William Blair analyst Anil Doradla weighed in today with his views on Qualcomm Inc (NASDAQ:QCOM), after the company reported its fiscal second-quarter financial results, posting revenue of $6.89 billion (up 8% year-over-year) that was roughly $75 million above consensus. However, the company also reported significantly worse-than-expected guidance, commanding a nearly $1 billion guidance reduction for the full fiscal year.
Doradla wrote, “While our research highlighted incremental weakness in the chipset business heading into the quarter, the magnitude of the company’s guidance reset caught us by surprise. As highlighted above, loss of share at Samsung combined with Apple’s stronger performance and delayed launches at other ODMs were some of the main reasons for the shortfall.

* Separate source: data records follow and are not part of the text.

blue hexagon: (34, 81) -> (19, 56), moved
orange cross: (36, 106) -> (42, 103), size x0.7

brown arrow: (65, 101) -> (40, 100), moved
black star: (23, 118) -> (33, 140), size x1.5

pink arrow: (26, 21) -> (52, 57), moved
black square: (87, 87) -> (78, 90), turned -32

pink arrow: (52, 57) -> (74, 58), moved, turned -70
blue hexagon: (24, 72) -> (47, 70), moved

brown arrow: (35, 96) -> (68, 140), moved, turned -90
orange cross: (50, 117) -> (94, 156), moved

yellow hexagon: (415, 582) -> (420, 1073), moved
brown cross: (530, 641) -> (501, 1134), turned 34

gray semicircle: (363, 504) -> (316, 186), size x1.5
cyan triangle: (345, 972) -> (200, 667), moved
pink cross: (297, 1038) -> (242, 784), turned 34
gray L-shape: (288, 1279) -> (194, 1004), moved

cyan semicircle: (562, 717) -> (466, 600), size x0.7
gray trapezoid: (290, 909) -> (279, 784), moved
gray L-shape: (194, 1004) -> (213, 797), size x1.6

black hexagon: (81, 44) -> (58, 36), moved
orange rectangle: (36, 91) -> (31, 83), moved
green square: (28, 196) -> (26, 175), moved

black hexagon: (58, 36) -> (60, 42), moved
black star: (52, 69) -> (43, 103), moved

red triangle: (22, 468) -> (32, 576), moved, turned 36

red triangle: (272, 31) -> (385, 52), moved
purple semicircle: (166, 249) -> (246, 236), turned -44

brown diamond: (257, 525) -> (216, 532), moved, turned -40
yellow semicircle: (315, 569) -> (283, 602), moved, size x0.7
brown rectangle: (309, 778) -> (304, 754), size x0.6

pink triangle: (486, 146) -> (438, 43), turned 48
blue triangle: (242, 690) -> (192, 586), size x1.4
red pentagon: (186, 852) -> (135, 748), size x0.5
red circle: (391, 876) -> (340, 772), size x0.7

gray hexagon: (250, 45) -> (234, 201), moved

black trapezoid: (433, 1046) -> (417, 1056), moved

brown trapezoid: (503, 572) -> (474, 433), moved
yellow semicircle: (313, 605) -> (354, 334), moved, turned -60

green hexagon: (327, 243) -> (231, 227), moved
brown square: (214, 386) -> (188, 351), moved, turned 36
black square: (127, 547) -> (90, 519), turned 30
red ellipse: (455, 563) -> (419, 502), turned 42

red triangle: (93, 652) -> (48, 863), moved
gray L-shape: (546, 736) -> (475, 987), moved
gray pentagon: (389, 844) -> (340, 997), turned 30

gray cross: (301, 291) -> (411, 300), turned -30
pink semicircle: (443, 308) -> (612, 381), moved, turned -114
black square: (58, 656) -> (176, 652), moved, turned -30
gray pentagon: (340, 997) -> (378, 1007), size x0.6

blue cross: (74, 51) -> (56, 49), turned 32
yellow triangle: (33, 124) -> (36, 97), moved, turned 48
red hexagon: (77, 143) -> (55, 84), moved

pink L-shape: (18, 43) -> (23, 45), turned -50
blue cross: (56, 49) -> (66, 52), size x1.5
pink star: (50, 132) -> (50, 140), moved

Despite the company’s fundamentals appearing weaker on the fringes, we continue to like the stock for its capital return opportunities.”
“The company’s aggressive operating expense cuts (management will provide more color during June quarter results), along with the eventual ramp up at delayed ODMs and the optionality of being designed back into Samsung (especially with Qualcomm moving its foundry relationship to Samsung) give us reasons to have an upward bias to the stock.”, the analyst added.
The analyst maintained an Outperform rating on QCOM, without providing a price target.
According to TipRanks.com, which measures analysts’ and bloggers’ success rate based on how their calls perform, analyst Anil Doradla has a total average return of 14.7% and a 70.0% success rate. Doradla has a -2.6% average return when recommending QCOM, and is ranked #663 out of 3577 analysts.